(Records from a collection)
########################################

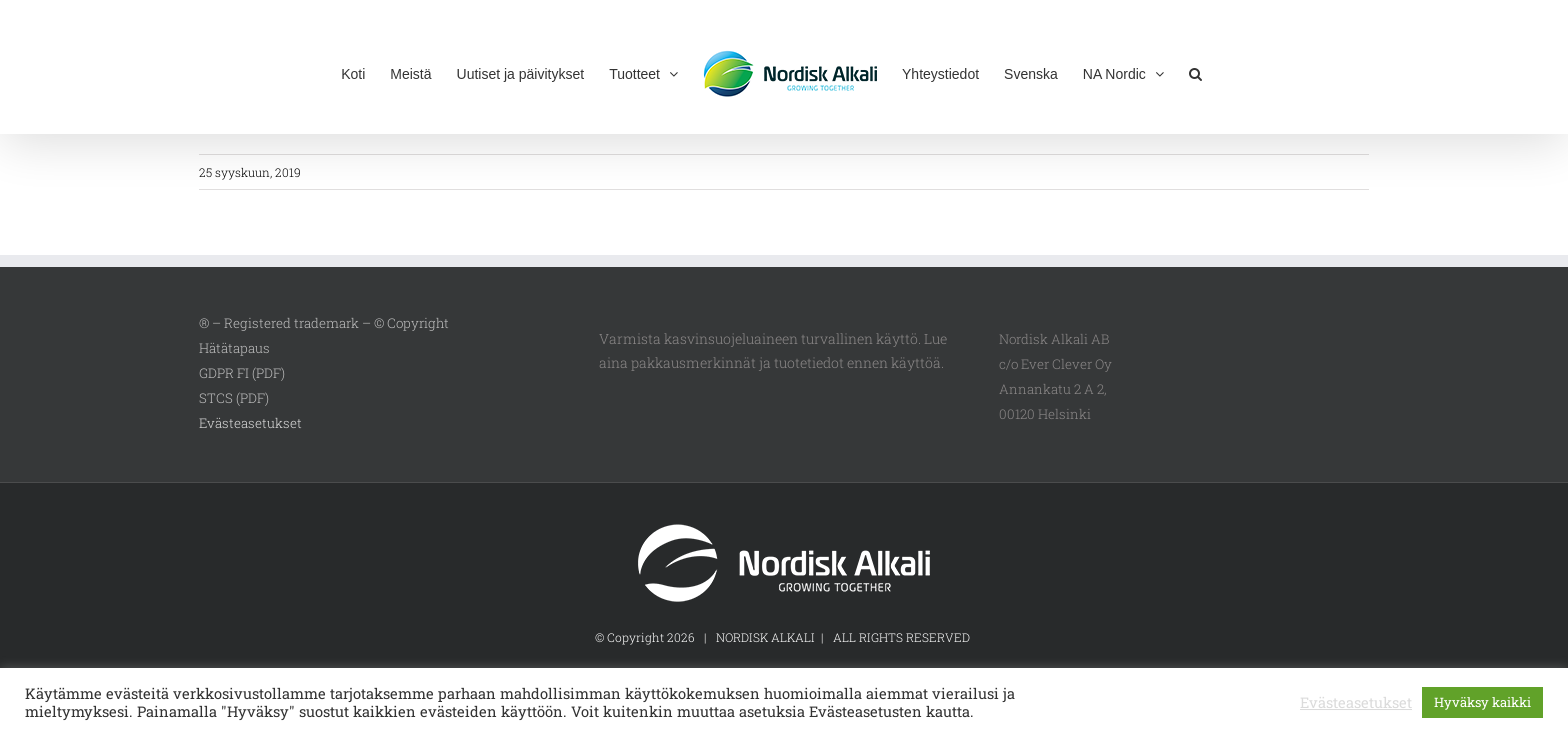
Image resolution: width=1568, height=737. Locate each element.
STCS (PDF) (234, 398)
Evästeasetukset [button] (250, 423)
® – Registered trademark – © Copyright (324, 323)
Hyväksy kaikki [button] (1482, 702)
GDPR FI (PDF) (242, 373)
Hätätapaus (234, 348)
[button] (1195, 72)
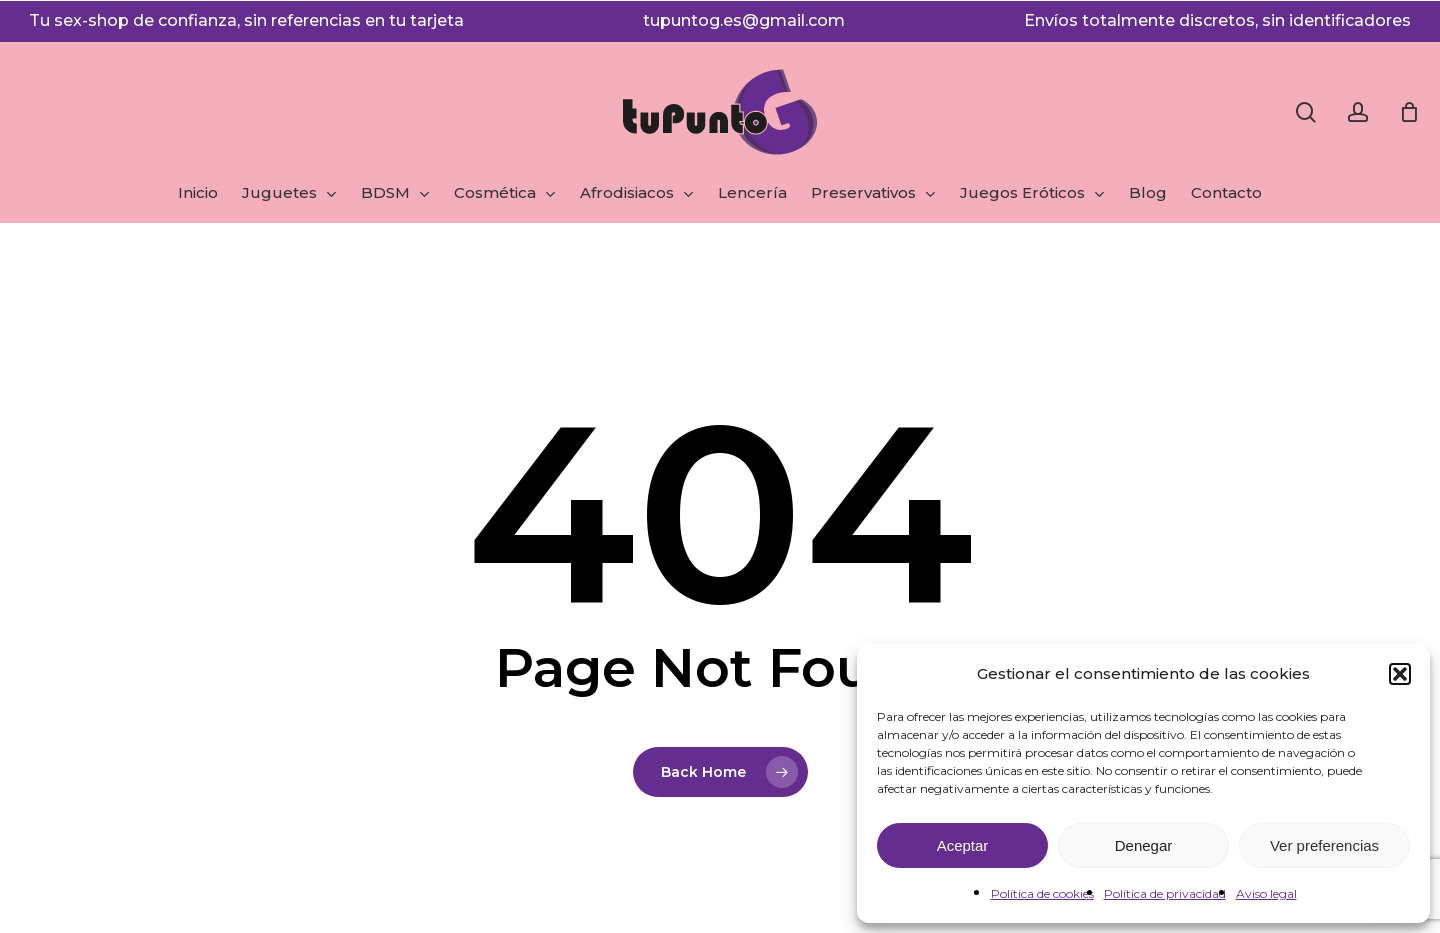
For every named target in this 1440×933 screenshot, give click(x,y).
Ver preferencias (1324, 845)
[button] (1400, 674)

########################################

(What is needed)
Exactly the lines from the one holding "Copyright (324, 323)" through the last line of the entries, both included, are to be duplicated; leave the pictures out.

(Expected answer)
® – Registered trademark – © Copyright (324, 323)
Hyväksy kaikki [button] (1482, 702)
GDPR FI (PDF) (242, 373)
Hätätapaus (234, 348)
[button] (1195, 72)
For every named target in this 1440×933 screenshot, give click(x,y).
Ver preferencias (1324, 845)
[button] (1400, 674)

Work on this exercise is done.